SACRAMENTO, Calif. — Local rapper Mozzy, real name Timothy Patterson, turned himself in yesterday to begin serving a one-year federal sentence on a gun charge, according to a spokesperson for the Federal Bureau of Prisons.
“We can confirm Timothy Cornell Patterson entered Bureau of Prisons’ custody at the United States Penitentiary (USP) Atwater on July 28, 2022,” Randilee Giamusso said. “He has a projected release date of July 23, 2023.”
Mozzy’s charge rises from a traffic stop in January of 2021 in Culver City, California. Police there pulled the “Sleep Walkin” rapper over for traffic violations, smelled burnt marijuana, and searched the car. They found a Glock 26, 16 rounds of 9mm ammunition, and a “personal use” amount of marijuana. Mozzy was booked and released after posting $35,000 bail.

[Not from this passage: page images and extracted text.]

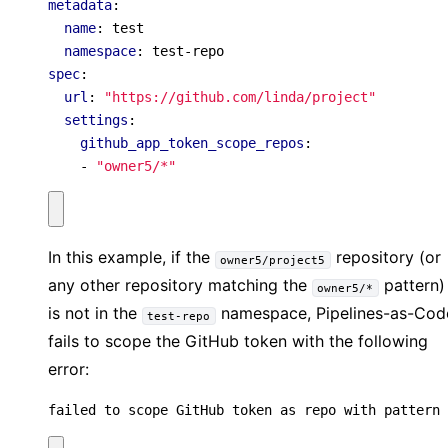
metadata
:
name
:
test
namespace
:
test-repo
spec
:
url
:
"https://github.com/linda/project"
settings
:
github_app_token_scope_repos
:
- 
"owner5/*"
In this example, if the
repository (or
owner5/project5
any other repository matching the
pattern)
owner5/*
is not in the
namespace, Pipelines-as-Cod
test-repo
fails to scope the GitHub token with the following
error:
failed to scope GitHub token as repo with pattern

Later, the District Attorney’s Office rejected the rapper’s case and referred it to a local US Attorney’s Office in Los Angeles. US Marshals picked him up at an unrelated court appearance in Las Vegas. The rapper and his wife, Sukhjit Singh, went half on a $1 Million appearance bond, and he bonded out on his federal charge.
Mozzy, who now lives in Sherman Oaks, pled guilty in January to the charge, and his lawyers asked for a sentence of probation, citing the rapper’s ties to the community in Sacramento and a study that found murder to be the leading cause of death in rappers.

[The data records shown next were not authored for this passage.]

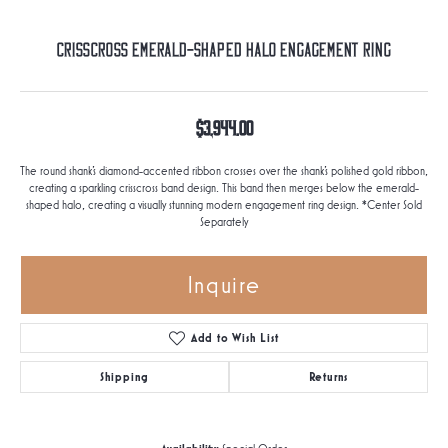
Crisscross Emerald-Shaped Halo Engagement Ring
$3,944.00
The round shank's diamond-accented ribbon crosses over the shank's polished gold ribbon,
creating a sparkling crisscross band design. This band then merges below the emerald-
shaped halo, creating a visually stunning modern engagement ring design. *Center Sold
Separately
Inquire
Add to Wish List
Shipping
Returns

“Absent an attack on him or his family, he would never use the firearm; thus there is virtually no danger to society,” Mozzy’s lawyers wrote in a brief.
The rapper’s legal team laid out a brief summary of his life, saying he was born into “poverty, neglect, and drug addiction” in Oak Park. His family members wrote to Judge Percy Anderson, recalling how his frequently incarcerated father abused his family in the little time he was available at home, and how his mother would take drugs and try to hide from the kids so they wouldn’t see her under the influence.

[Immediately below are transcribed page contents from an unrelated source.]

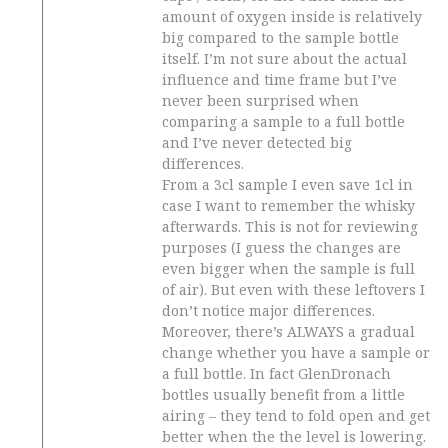
amount of oxygen inside is relatively
big compared to the sample bottle
itself. I’m not sure about the actual
influence and time frame but I’ve
never been surprised when
comparing a sample to a full bottle
and I’ve never detected big
differences.
From a 3cl sample I even save 1cl in
case I want to remember the whisky
afterwards. This is not for reviewing
purposes (I guess the changes are
even bigger when the sample is full
of air). But even with these leftovers I
don’t notice major differences.
Moreover, there’s ALWAYS a gradual
change whether you have a sample or
a full bottle. In fact GlenDronach
bottles usually benefit from a little
airing – they tend to fold open and get
better when the the level is lowering.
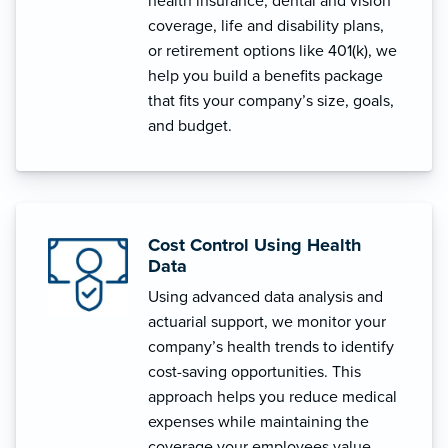
health insurance, dental and vision
coverage, life and disability plans,
or retirement options like 401(k), we
help you build a benefits package
that fits your company’s size, goals,
and budget.
Cost Control Using Health
Data
Using advanced data analysis and
actuarial support, we monitor your
company’s health trends to identify
cost-saving opportunities. This
approach helps you reduce medical
expenses while maintaining the
coverage your employees value.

The rapper himself also wrote to the judge, calling his gun charge a “mistake” he would ultimately learn and become a better person from.
“This case made me realize that everything I have accomplished and built can be taken away because of a single mistake or lapse in judgement,” he wrote. “I once read that, ‘a stumble may prevent a fall.’ I believe this was my ‘stumble’ which will prevent me from taking a ‘fall’. I think I needed something like this to give a little more structure to my life.”
Prosecutors asked Anderson to sentence Mozzy to 10 months, citing his validation by law enforcement with the Fourth Avenue Bloods, and an admitted history of drug abuse from a young age. Prosecutors say he tested positive for Marijuana while on pretrial release and asked the judge to impose drug counseling.
They said the rapper’s difficult upbringing was no excuse for breaking the law and asserted that a stiff prison sentence would “carry the message” to Mozzy and others that gun possession is a serious crime.
“Defendant appears not to understand that, as a previously-convicted felon, he is prohibited by law from possessing a firearm, regardless of whatever risks his profession may entail,” the government wrote.
Anderson ended up undercutting both parties, sentencing the rapper to two months over the government’s recommendation.